Von solchen Beträgen für die Kantonskasse kann das Zuger Strassenverkehrsamt nur träumen. Hier sind Versteigerungen nicht möglich. Denn dazu braucht es eine entsprechende gesetzliche Grundlage, und die fehlt im Kanton Zug. Zwar wollte im Zusammenhang mit der Revision des Motorfahrzeugsteuergesetzes im Jahr 2011 der Regierungsrat eine solche schaffen. Der Kantonsrat lehnte die Vorlage jedoch ab. Dafür finden aber zweimal im Jahr – jeweils in der ersten Woche im Mai und in der ersten Woche im November – Verlosungen statt. «Die Verlosung wird seit 1983 durchgeführt. Dabei werden nur drei- und vierstellige Kontrollschilder verlost», erklärt Feer. Wer mitmachen möchte, kann im Internet unter www.zug.ch/strassenverkehrsamt ein Formular ausfüllen. Die Verlosungen sind, ausser den Abtretungsgebühren, kostenlos. Die Zahl der Kontrollschilder, die zur Verfügung steht, ist allerdings beschränkt. Die liberale Übertragung der Autonummern habe in den vergangenen Jahren dazu geführt, dass das Strassenverkehrsamt nur noch über sehr wenige drei- und vierstellige Kennzeichen für die Verlosung verfüge, sagt Feer. «Momentan werden noch zehn Personenwagen- und fünf Motorradschilder zweimal jährlich verlost.» Pro Verlosung gehen jeweils zwischen 400 und 600 Anfragen ein.
Ob nun aber die Kennzeichen versteigert, verkauft oder gar bei einer Verlosung gewonnen werden, eine Frage stellt sich: Warum legen Leute so grossen Wert darauf, mit welcher Autonummer sie durch die Strassen fahren?
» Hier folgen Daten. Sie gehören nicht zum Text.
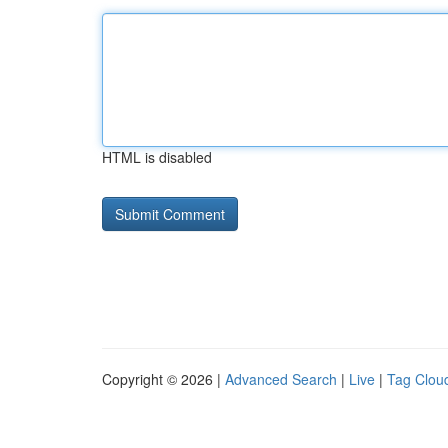
HTML is disabled
Copyright © 2026 |
Advanced Search
|
Live
|
Tag Clou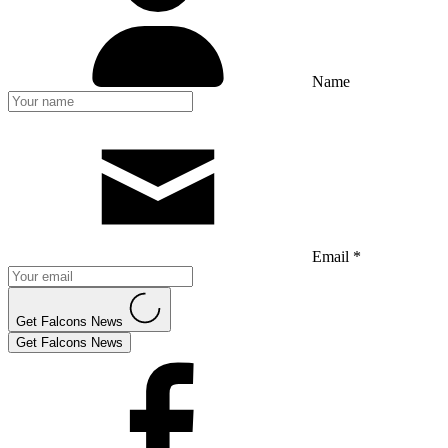
Name
Email *
Get Falcons News
Get Falcons News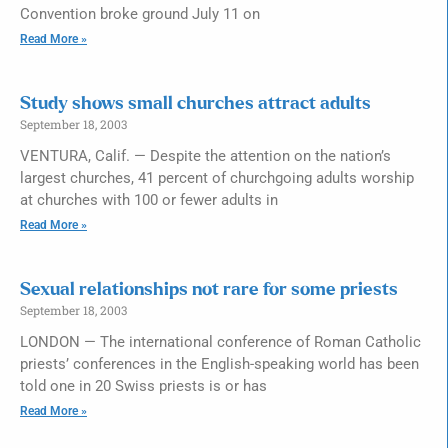
Convention broke ground July 11 on
Read More »
Study shows small churches attract adults
September 18, 2003
VENTURA, Calif. — Despite the attention on the nation’s
largest churches, 41 percent of churchgoing adults worship
at churches with 100 or fewer adults in
Read More »
Sexual relationships not rare for some priests
September 18, 2003
LONDON — The international conference of Roman Catholic
priests’ conferences in the English-speaking world has been
told one in 20 Swiss priests is or has
Read More »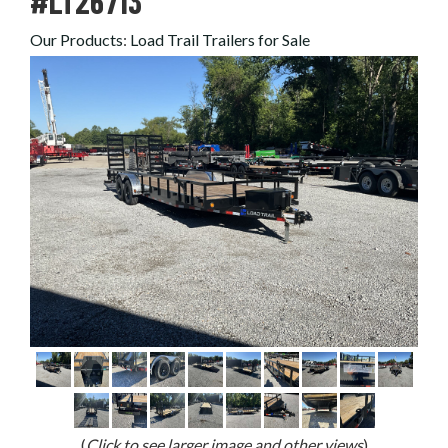
#LT26713
Our Products
:
Load Trail Trailers for Sale
(
Click to see larger image and other views
)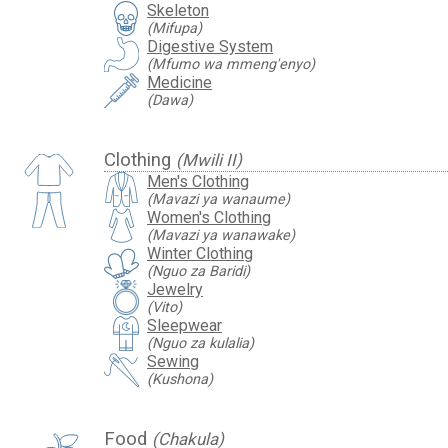
Skeleton
(Mifupa)
Digestive System
(Mfumo wa mmeng'enyo)
Medicine
(Dawa)
Clothing
(Mwili II)
Men's Clothing
(Mavazi ya wanaume)
Women's Clothing
(Mavazi ya wanawake)
Winter Clothing
(Nguo za Baridi)
Jewelry
(Vito)
Sleepwear
(Nguo za kulalia)
Sewing
(Kushona)
Food
(Chakula)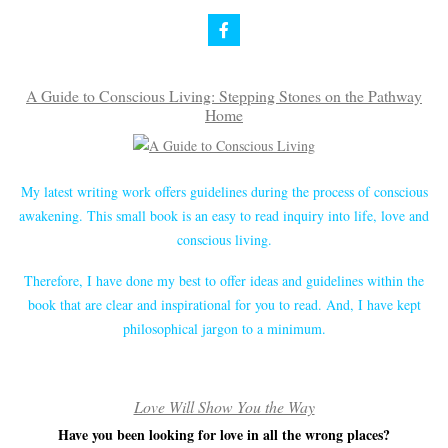
A Guide to Conscious Living: Stepping Stones on the Pathway
Home
My latest writing work offers guidelines during the process of conscious
awakening. This small book is an easy to read inquiry into life, love and
conscious living.
Therefore, I have done my best to offer ideas and guidelines within the
book that are clear and inspirational for you to read. And, I have kept
philosophical jargon to a minimum.
Love Will Show You the Way
Have you been looking for love in all the wrong places?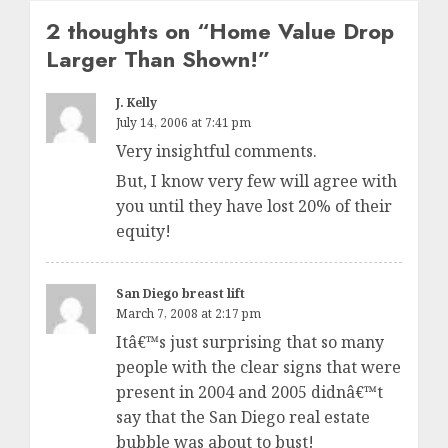
2 thoughts on “
Home Value Drop
Larger Than Shown!
”
J. Kelly
July 14, 2006 at 7:41 pm
Very insightful comments.
But, I know very few will agree with
you until they have lost 20% of their
equity!
San Diego breast lift
March 7, 2008 at 2:17 pm
Itâ€™s just surprising that so many
people with the clear signs that were
present in 2004 and 2005 didnâ€™t
say that the San Diego real estate
bubble was about to bust!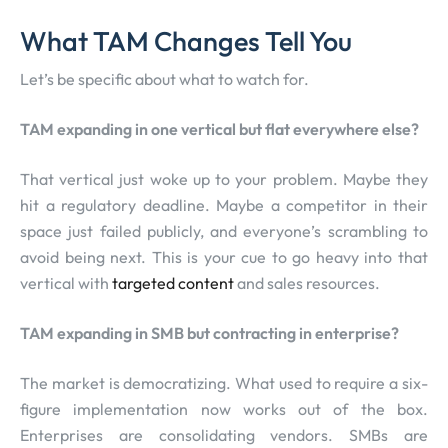
What TAM Changes Tell You
Let’s be specific about what to watch for.
TAM expanding in one vertical but flat everywhere else?
That vertical just woke up to your problem. Maybe they
hit a regulatory deadline. Maybe a competitor in their
space just failed publicly, and everyone’s scrambling to
avoid being next. This is your cue to go heavy into that
vertical with
targeted content
and sales resources.
TAM expanding in SMB but contracting in enterprise?
The market is democratizing. What used to require a six-
figure implementation now works out of the box.
Enterprises are consolidating vendors. SMBs are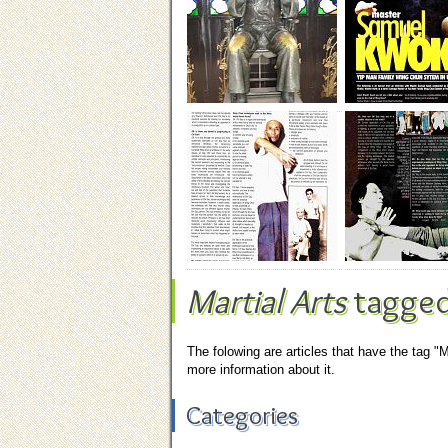
Martial Arts
tagged
The folowing are articles that have the tag "M
more information about it.
Categories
Und warum sind gewisse Personen gar bereit, horrende Beträge für die drei, vier oder fünf Ziffern auszugeben? Die Antwort darauf ist nicht ganz einfach. Die Zugerin, die ihr Kennzeichen für 9500 Franken verkaufen wollte, hat sich den Reim gemacht: «Der Interessent ist neu im Kanton Zug, möchte aber wohl eine tiefe Nummer, damit er als alteingesessen wahrgenommen wird.» Ähnlich erklärt es sich auch Markus Feer: «Für die einen mag es einen Stellenwert haben, für andere hat es mit Tradition zu tun. Die Frage ist schwer zu beantworten.» Doch mit dem letzten Punkt liegt trifft Feer wohl einen wahren Punkt. Denn auch die Inserentin hadert noch mit ihrem Verkaufsentscheid: «Ich habe mir Bedenkzeit bis Mitte Monat eingeräumt. Ich fahre schon seit 1972 mit dieser Autonummer, und irgendwie hänge ich halt doch daran», erzählt sie.